Illustrons cela par un exemple : Imaginons avoir accès à un four à micro-ondes High-Tech dont nous aurions perdu le mode d’emploi, et donc, dont nous ignorions le fonctionnement. Nous pouvons alors toujours observer la réaction du micro-ondes lorsqu’on appuie sur les boutons au fur et à mesure. En faisant cela, on associe un résultat (plat chauffé) à l’arrivée d’une information (j’ai appuyé sur un bouton en particulier). C’est ce qui revient, en fait, à interpréter localement le comportement de la machine (ici le four à micro-ondes) en fonction d’informations entrantes puisque nous associons une action et un résultat par le biais d’une fonction. Nous sommes alors dans une dimension d’interprétabilité locale : 

Dans le cas du micro-ondes : 

Fonctions du micro-ondes (bouton de chauffage appuyé) = plat chauffé

Dans un cas plus générique :

Fonctions d’un réseau de neurones (donnée entrante à l’instant t)  = résultat/prédiction à l’instant t 

 

L’interprétabilité globale correspond à une description simple et globale du fonctionnement complet du micro-ondes. Autrement dit, il s’agit de donner dans les grandes lignes son mode de fonctionnement :  on saura quel type de boutons permet de décongeler, quel autre type de boutons permet de chauffer, quel type de boutons permet d’ajuster le temps de chauffage, etc.

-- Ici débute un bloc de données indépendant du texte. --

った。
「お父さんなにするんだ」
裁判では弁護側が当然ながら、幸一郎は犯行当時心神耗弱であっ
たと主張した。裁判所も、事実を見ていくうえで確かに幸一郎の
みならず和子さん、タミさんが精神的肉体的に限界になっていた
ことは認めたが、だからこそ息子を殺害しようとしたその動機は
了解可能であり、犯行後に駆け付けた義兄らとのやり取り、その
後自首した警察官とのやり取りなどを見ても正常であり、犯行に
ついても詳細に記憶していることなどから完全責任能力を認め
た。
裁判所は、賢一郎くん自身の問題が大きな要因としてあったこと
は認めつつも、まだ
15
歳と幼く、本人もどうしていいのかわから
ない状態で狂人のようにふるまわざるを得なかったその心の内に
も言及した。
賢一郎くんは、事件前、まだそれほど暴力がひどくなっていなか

Mais nous n’aurons pas accès directement aux comportements précis, tel que “pour décongeler un aliment il faut d’abord en sélectionner le type, puis le poids, puis vérifier le temps régulièrement afin d’atteindre le résultat souhaité 1.

En résumé, l’interprétabilité globale permet d’accéder aux chapitres et grandes sections du mode d’emploi, là où l’interprétabilité locale permet d’accéder à des fonctions bien spécifiques du micro-ondes.

Etudier un raisonnement “en cours” ou “construit” ?

 

Le deuxième usage qu’il est important de déterminer consiste à définir le moment où l’extraction des connaissances du réseau sera faite.

Si la phase d’interprétabilité est effectuée pendant l’apprentissage du réseau de neurones il s’agit d’une méthode pédagogique car il est possible d’observer le comportement de celui-ci à plusieurs moments de son apprentissage. En effet il est admis, que lors de cette étape, le réseau de neurones arrive à identifier et à extraire des caractéristiques des données qui lui permettent de s’auto ajuster, i.e. apprendre par la modification des poids. 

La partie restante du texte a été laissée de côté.